As mentioned in Chapter 1, Unix-like operating systems are based on the notion of a file, which is just an information container structured as a sequence of characters. According to this approach, I/O devices are treated as files; thus, the same system calls used to interact with regular files on disk can be used to directly interact with I/O devices. For example, the same write( ) system call may be used to write data into a regular file or to send it to a printer by writing to the /dev/lp0 device file.
According to the characteristics of the underlying device drivers, device files can be of two types: block or character. The difference between the two classes of hardware devices is not so clear cut. At least we can assume the following:
· The data of a block device can be addressed randomly, and the time needed to transfer any data block is small and roughly the same, at least from the point of view of the human user. Typical examples of block devices are hard disks, floppy disks, CD-ROM, and DVD players.
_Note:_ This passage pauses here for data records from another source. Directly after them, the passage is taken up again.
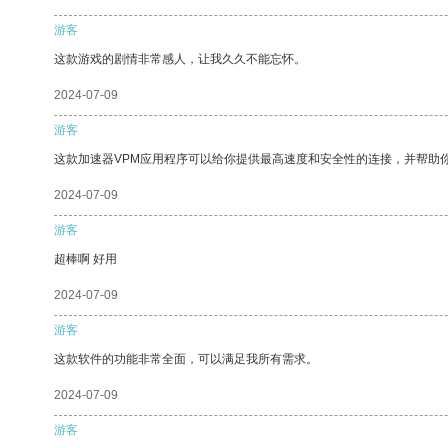
游客
这款游戏的剧情非常感人，让我久久不能忘怀。
2024-07-09
游客
这款加速器VPM应用程序可以给你提供最高速度和安全性的连接，并帮助
2024-07-09
游客
超棒啊 好用
2024-07-09
游客
这款软件的功能非常全面，可以满足我所有需求。
2024-07-09
游客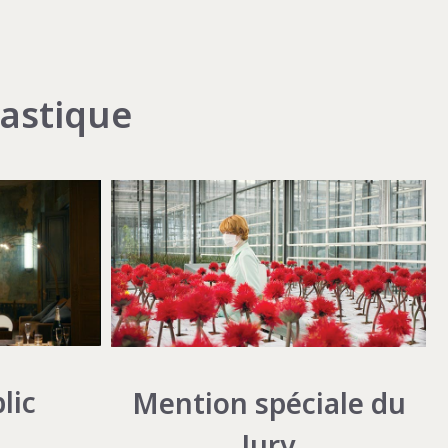
tastique
lic
Mention spéciale du
Jury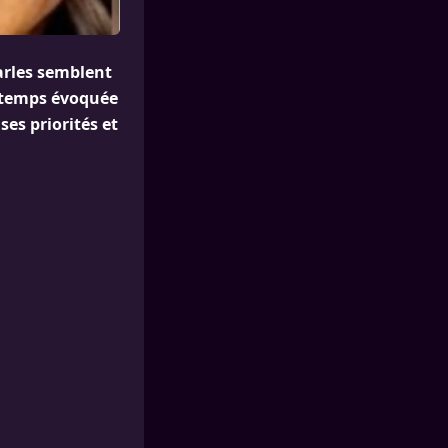
arles semblent
gtemps évoquée
ses priorités et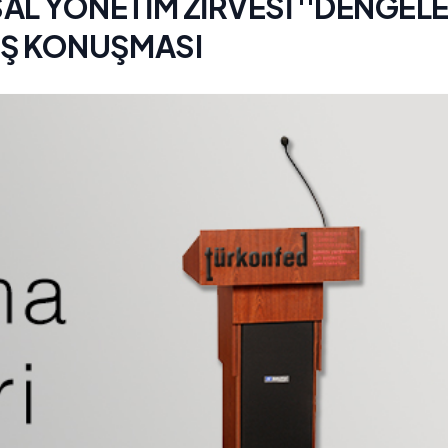
AL YÖNETİM ZİRVESİ ''DENGEL
IŞ KONUŞMASI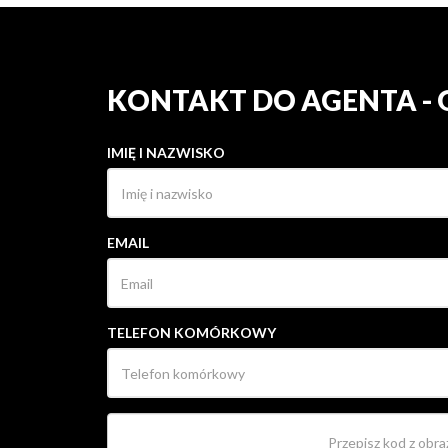
KONTAKT DO AGENTA -
IMIĘ I NAZWISKO
EMAIL
TELEFON KOMÓRKOWY
OŚWIADCZAM, ŻE WYRAŻAM ZGODĘ NA PRZ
· The data of a character device either cannot be addressed randomly (consider, for instance, a sound card), or they can be addressed randomly, but the time required to access a random datum largely depends on its position inside the device (consider, for instance, a magnetic tape driver).
Network cards are a remarkable exception to this schema, since they are hardware devices that are not directly associated with files; we describe them in Chapter 18.
In Linux 2.4, there are two different kinds of device files: old-style device files, which are real files stored in the system's directory tree, and devfs device files, which are virtual files like those of the /proc filesystem. Let's now discuss both types of device files in more detail.
Old-style device files have been in use since the early versions of the Unix operating system. An old-style device file is a real file stored in a filesystem. Its inode, however, doesn't address blocks of data on the disk. Instead, the inode includes an identifier of a hardware device. Besides its name and type (either character or block, as already mentioned), each device file has two main attributes:
A number ranging from 1 to 254 that identifies the device type. Usually, all device files that have the same major number and the same type share the same set of file operations, since they are handled by the same device driver.
Minor number
A number that identifies a specific device among a group of devices that share the same major number.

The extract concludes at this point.